Arsenal are now under severe pressure to perform better than they have thus far during this young season. The Gunners have really sputtered out of the gate, raising questions about their cohesiveness even during victories.
They have played five games since the new season kicked off and have only won two. Both—the opening-day win versus Crystal Palace and their triumph over Besiktas—were extremely narrow results and could easily have been draws or losses.
Arsenal have not lost yet, but they are objectively better than every team they have played so far. Victories over inferior opponents are necessary for a title challenger to provide a cushion against elite clubs.
Their latest blunder came on Sunday against Leicester City, as the Gunners left with a fortunate 1-1 draw.
The Foxes performed extremely well for a newly promoted side, but Arsenal put in an abject performance and have little to be proud of. Their defense was ripped apart on numerous counterattacks and there was no attacking bit whatsoever.
Much of the blame for Arsenal's inability to put the ball in the back of the net will be placed on the shoulders of young Yaya Sanogo.

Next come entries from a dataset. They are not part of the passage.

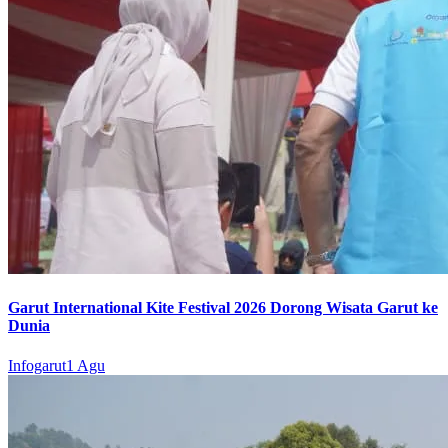
Garut International Kite Festival 2026 Dorong Wisata Garut ke
Dunia
Infogarut
1 Agu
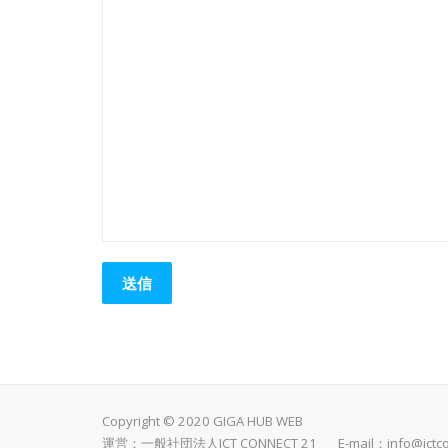
Copyright © 2020 GIGA HUB WEB
運営：一般社団法人ICT CONNECT 21 E-mail：
info@ictc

Arsenal have not had sufficient depth at striker for years. Even when they had Robin van Persie converting every chance he had, there was only a grossly incompetent Marouane Chamakh to relieve him.
But at least they had a like-for-like replacement.
When Van Persie left and Olivier Giroud was brought in, no one else who possessed the Frenchman's attributes was available to deputize in case of injury, suspension or fatigue.
It is incredible that a team with aspirations of winning the title has allowed itself to erode so much in arguably the most important position on the pitch.
Arsenal now find themselves in just the position they had never adequately planned for: Giroud has suffered a long-term injury and Sanogo is the only available like-for-like replacement.
Alexis Sanchez can play up front—and is favored by Arsene Wenger in that position, according to Matt Barlow of the Daily Mail—but at 5'6", he is not terribly effective as a lone striker. A solo striker in Arsenal's system needs to be large and adept at holding the ball up so that the midfielders and wingers can play off him.
Sanogo (6'3") is big enough to do so and consequently has had the pressure of carrying Arsenal's attack heaped on his shoulders involuntarily.
That is an extraordinary amount of expectation surrounding a 21-year-old who has not yet scored for Arsenal in a competitive match.
That is not his fault, of course. Arsenal should have bought adequate cover for Giroud long ago, and Sanogo should be on a loan spell with an inferior team that will give him regular playing time.
Arsenal really just need to dip into the transfer market and purchase a short-term solution, slim though the pickings are.
But while the Daily Mail's Sami Mokbel reported the Gunners were interested in Loic Remy before his move to Chelsea, Wenger's post-Leicester remarks suggest that he is reluctant to seek an external solution.
Barring such a move, Sanogo will bear more responsibility and be more scrutinized than any other Arsenal player.